DATA EXCERPTS START

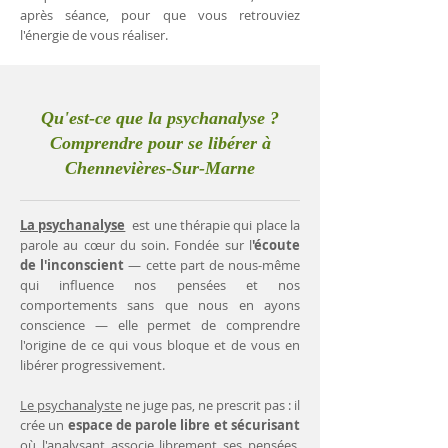
après séance, pour que vous retrouviez
l'énergie de vous réaliser.
Qu'est-ce que la psychanalyse ?
Comprendre pour se libérer à
Chennevières-Sur-Marne
La psychanalyse
est une thérapie qui place la
parole au cœur du soin. Fondée sur l
'écoute
de l'inconscient
— cette part de nous-même
qui influence nos pensées et nos
comportements sans que nous en ayons
conscience — elle permet de comprendre
l'origine de ce qui vous bloque et de vous en
libérer progressivement.
Le psychanalyste
ne juge pas, ne prescrit pas : il
crée un
espace de parole libre et sécurisant
où l'analysant associe librement ses pensées.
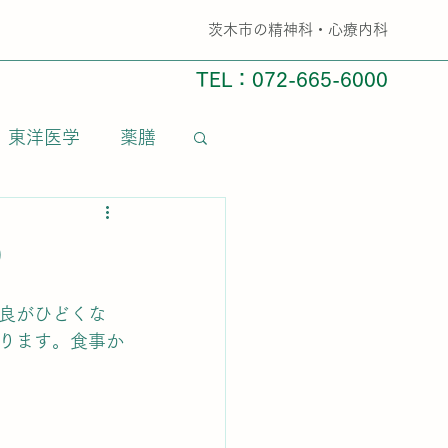
​茨木市の精神科・心療内科
TEL：072-665-6000
東洋医学
薬膳
）
良がひどくな
ります。食事か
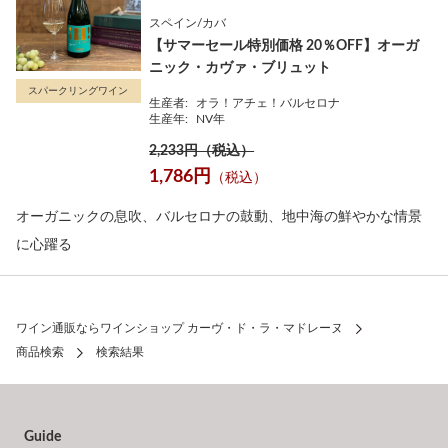
スペイン/カバ
【サマーセール特別価格 20％OFF】オーガ
ニック・カヴァ・ブリュット
スパークリングワイン
生産者:
オラ！アチェ！バルセロナ
生産年:
NV年
2,233円（税込）
1,786円
（税込）
オーガニックの息吹、バルセロナの鼓動、地中海の鮮やかな情景
に心躍る
ワイン通販ならワインショップ カーヴ・ド・ラ・マドレーヌ
商品検索
検索結果
Guide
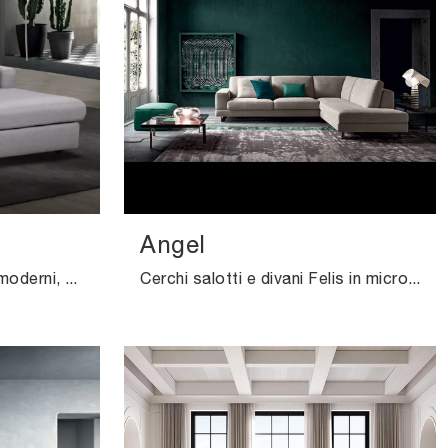
Angel
Se vuoi divani per salotti moderni, clicca e leggi di più sul modello Miky in tessuto del marchio Excò.
Cerchi salotti e divani Felis in microfibra? Clicca e ottieni informazioni sul modello Angel per spazi moderni.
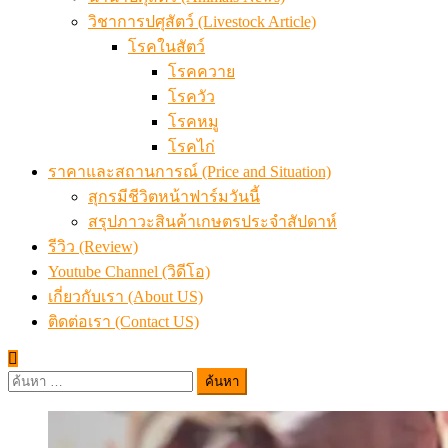
วิชาการปศุสัตว์ (Livestock Article)
โรคในสัตว์
โรคควาย
โรควัว
โรคหมู
โรคไก่
ราคาและสถานการณ์ (Price and Situation)
สุกรมีชีวิตหน้าฟาร์มวันนี้
สรุปภาวะสินค้าเกษตรประจำสัปดาห์
รีวิว (Review)
Youtube Channel (วิดีโอ)
เกี่ยวกับเรา (About US)
ติดต่อเรา (Contact US)
ค้นหา
สำหรับ:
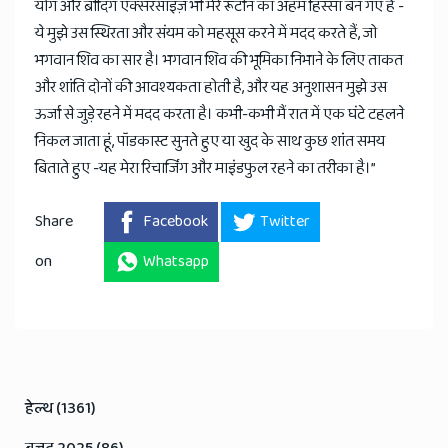
योग और ब्रीदिंग एक्सरसाइज़ भी मेरे रूटीन का अहम हिस्सा बन गए हैं -
ये मुझे उस स्थिरता और संयम को महसूस करने में मदद करते हैं, जो
भगवान शिव का सार है। भगवान शिव की भूमिका निभाने के लिए ताकत
और शांति दोनों की आवश्यकता होती है, और यह अनुशासन मुझे उस
ऊर्जा से जुड़े रहने में मदद करता है। कभी-कभी मैं रात में एक घंटे टहलने
निकल जाता हूं, पॉडकास्ट सुनते हुए या खुद के साथ कुछ शांत समय
बिताते हुए -यह मेरा रिचार्जिंग और माइंडफुल रहने का तरीका है।”
Share
Facebook
Twitter
on
Whatsapp
हेल्थ (1361)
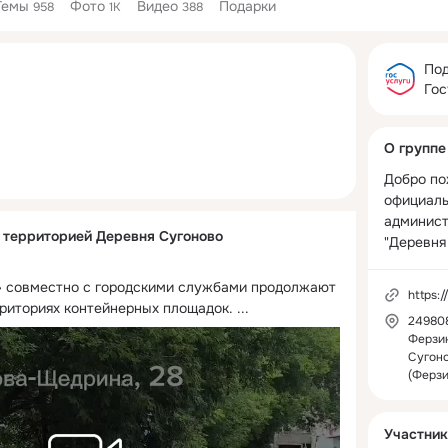
Темы
Фото
Видео
Подарки
958
1K
388
Дополнитель
колонка
Под
Гос
О группе
Добро по
официаль
админист
с территорией Деревня Сугоново
"Деревня
 совместно с городскими службами продолжают 
https://su
рриториях контейнерных площадок.
 ...
249808
Ферзик
Сугоно
(Ферзи
Участник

DATA EXCERPTS END

** ASSIGNMENT **
Each line in the listing above that includes the word "nous" needs to be copied out.

** WORKED SOLUTION **
— cette part de nous-même
comportements sans que nous en ayons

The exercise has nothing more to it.